# Excitement Urination



## TennesseeJed (Oct 24, 2017)

Hey yall, I just recently have been having an issue with Uncas and excitement Urination. He is 15 weeks old, and this literally started Friday 2/16. Prior, he has been amazing at doing all of his business outdoors, and has very little to no issues inside the house. Now, when he sees someone he loves or meets someone new, he will spray a little bit. The level of excitement when people meet or see him is super low key. He doesn't unload or anything, because I will immediately take him outside, and he will fully finish his business. I spoke to his breeder about this issue, and she made some recommendations such as temporarily wearing a puppy diaper until he gets the idea that excited peeing is not ok. I have seen this topic in the past, but typically the puppies are at least 6 months old. Thanks in advance!


----------



## texasred (Jan 29, 2012)

Oh gosh, he is cute.
Have you tried taking him outside to potty, before anyone comes over.
Also not making a big deal about seeing him, until he has pottied. 
They don't do it on purpose, so I don't think diapers will teach him that it's wrong.


----------



## TennesseeJed (Oct 24, 2017)

Thanks TexasRed. 
I know we are all very partial to our Viszla(s), and am everyday thankful that this is the breed that found me. Uncas comes with me to my office, and rides with me in my vehicle just about everywhere. He is with me constantly, and I work from my front office overlooking a main street as this has the most light and room for Uncas to play. I can also keep a good eye on him to correct any unwanted behavior. I do not at all make a big deal out of the excitement pee, I just clean it and we keep moving on. Before I have clients come into my office, I crate him to prevent him from jumping up and distracting us from our business at hand. He does extremely well in his crate, and does not fuss or make any noises while we conduct business. I made a house call yesterday, and introduced Uncas to a long time client for the first time. He had a little bit of excitement on my front seat. No big deal.

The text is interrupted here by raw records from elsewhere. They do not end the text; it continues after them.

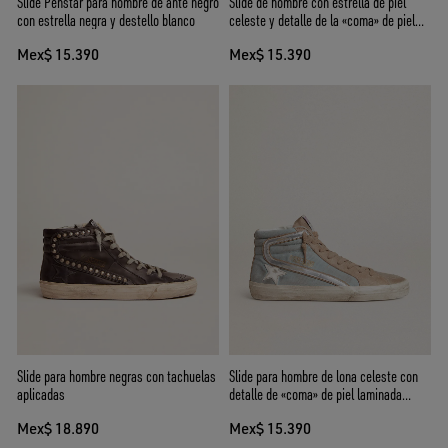
Slide Penstar para hombre de ante negro
Slide de hombre con estrella de piel
con estrella negra y destello blanco
celeste y detalle de la «coma» de piel
laminada plateada
Mex$ 15.390
Mex$ 15.390
Slide para hombre negras con tachuelas
Slide para hombre de lona celeste con
aplicadas
detalle de «coma» de piel laminada
plateada
Mex$ 18.890
Mex$ 15.390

We went and met another client very quickly, and introduced Uncas again, this time more excitement, but more on the passenger side and sporadic. Went into one of the regions best hotels, where Uncas is welcome and has been in multiple times, and had more excitement on the marble floor. Again, no big deal. No one cared, and we went about the day. After that, he had multiple interactions with multiple new people in my office with no issues. He is literally my almost all the time companion. When I leave, he doesn't fuss or get upset, so there isn't any separation anxiety. I'm monitoring it, and will continue to take him outside before any new people come in. Thanks again!


----------



## tknafox2 (Apr 2, 2013)

He is Adorable... If this is something really new, and I get that it is from your post, you might have him checked for a UTI... 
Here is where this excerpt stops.